Tribune Juive

Michel Jefroykin: Mon retour au Kibboutz Hanita. Impressions. Constatations

Floraison dans la forêt de Hanita
Photographie: Archives photo du KKL-JNF

Mercredi 2 juillet : 23 heures j’arrive devant le portique jaune de sécurité, couleur de tous les kibboutz.

Une chose me frappe. Ce n’est plus une simple barrière, une porte d’entrée mais un portique d’entrée de l’armée.

Le numéro de téléphone pour l’ouvrir a été modifié pour plus de sécurité. C’est nuit noire.

La route qui mène chez moi est cabossée.

J’ai connu il y a 45 ans quand j’étais volontaire un kibboutz de la grande époque socialiste.

J’ai connu il y a 12 ans un kibboutz qui s’est privatisé quelque temps avant mon Alya.

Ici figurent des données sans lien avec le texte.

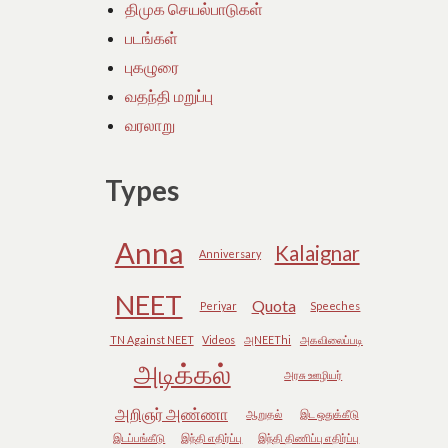
திமுக செயல்பாடுகள்
படங்கள்
புகழுரை
வதந்தி மறுப்பு
வரலாறு
Types
Anna
Kalaignar
Anniversary
NEET
Quota
Periyar
Speeches
TN Against NEET
Videos
அNEEThi
அகவிலைப்படி
அடிக்கல்
அரசு ஊழியர்
அறிஞர் அண்ணா
ஆறுதல்
இட ஒதுக்கீடு
இடப்பங்கீடு
இந்தி எதிர்ப்பு
இந்தி திணிப்பு எதிர்ப்பு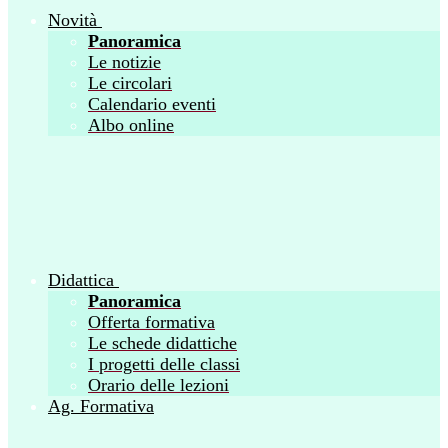
Novità
Panoramica
Le notizie
Le circolari
Calendario eventi
Albo online
Didattica
Panoramica
Offerta formativa
Le schede didattiche
I progetti delle classi
Orario delle lezioni
Ag. Formativa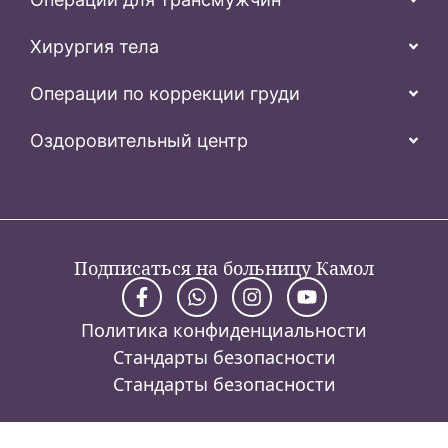
Хирургия тела
Операции по коррекции груди
Оздоровительный центр
Подписаться на больницу Камол
Политика конфиденциальности
Стандарты безопасности
Стандарты безопасности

Voici celui qui sera de l’après 7/10/2023 que je vais découvrir petit à petit.

Jeudi 3 juillet : ce matin je promène ma chienne. Je découvre l’étendue des dégâts des routes.

Moult pelleteuses et engins regoudronnent l’ensemble des routes du kibboutz. Beaucoup de retards sur les travaux.

Seuls les trottoirs ont été refaits depuis le 31 mars, date à laquelle nous avons été autorisés à revenir, afin que nous ne nous « cassions pas la gueule », et en particulier les personnes âgées.  

A compter du 1er avril, les habitants du nord ont cessé de recevoir l’aide de l’État qui correspondait par adulte à 6000 shekels(1500 euros) par mois pour ceux qui n’étaient pas logés à l’hôtel. Soit 50 euros par jour pour se nourrir/loger etc.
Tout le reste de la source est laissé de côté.